Low light, a monopod, a 60D and fast L glass was a real 'battle' of the exposure triangle for me.  

I could push the ISO from 1600 (OK on the noise) to 2400 or 3200, but the noise was sometimes difficult to remove in Lightroom.  I could slow down the shutter to 1/60th and slower, and the motion blurred pictures went from maybe 3 out of 5 at 1/60, to a dismal 9 out of 10 at 1/20 or slower.  I would sometimes keep one or two with the hands blurred, but the rest of the subjects bodies motionless enough to keep.  Alternatively, I could shoot at f2.0 (my fastest lens, a 135L) or f2.8 with my 80-200L, or f4 with my 24-105.  But, few lenses are at their sharpest wide open (or close to it) and with thin DOF at those apertures, more than a single in-focus subject was often not possible.  
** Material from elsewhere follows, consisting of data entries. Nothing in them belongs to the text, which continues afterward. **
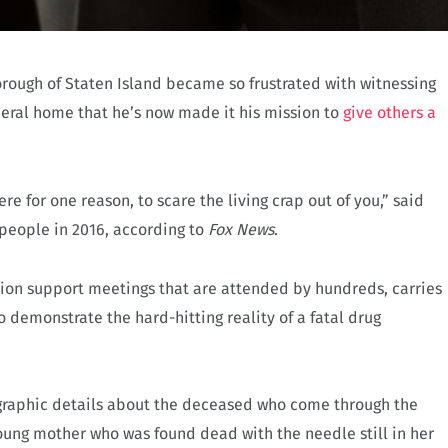
orough of Staten Island became so frustrated with witnessing
neral home that he’s now made it his mission to
give others a
re for one reason, to scare the living crap out of you,” said
 people in 2016, according to
Fox News
.
tion support meetings that are attended by hundreds, carries
o demonstrate the hard-hitting reality of a fatal drug
 graphic details about the deceased who come through the
oung mother who was found dead with the needle still in her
So, while renting a 50mm f1.2 may seem a reasonable solution, the thin DOF wide open might limit your shooting options.  Also, why duplicate focal lengths to what you have?

As it seems you are leaning towards primes, I'd like to suggest either an 85 f1.8 or even 135 f2.0 for some 'striking' thin DOF shots.


----------



## elizpage (Apr 18, 2014)

bratkinson said:


> Low light, a monopod, a 60D and fast L glass was a real 'battle' of the exposure triangle for me.
> 
> I could push the ISO from 1600 (OK on the noise) to 2400 or 3200, but the noise was sometimes difficult to remove in Lightroom.  I could slow down the shutter to 1/60th and slower, and the motion blurred pictures went from maybe 3 out of 5 at 1/60, to a dismal 9 out of 10 at 1/20 or slower.  I would sometimes keep one or two with the hands blurred, but the rest of the subjects bodies motionless enough to keep.  Alternatively, I could shoot at f2.0 (my fastest lens, a 135L) or f2.8 with my 80-200L, or f4 with my 24-105.  But, few lenses are at their sharpest wide open (or close to it) and with thin DOF at those apertures, more than a single in-focus subject was often not possible.
> 
> ...



The 85mm sounds good, could you give me some examples of photos taken with this focal length? They have an 85 f/1.2 for about the same price as the 50mm. What do you think?


----------



## bratkinson (Apr 19, 2014)

I used to have a Canon EF 85 f1.8 lens and it performed quite well for me when I had the 60D. But as I had the 85mm focal length covered by 2 L zoom lenses, I ultimately sold it, as I didn't use it often enough to justify keeping it.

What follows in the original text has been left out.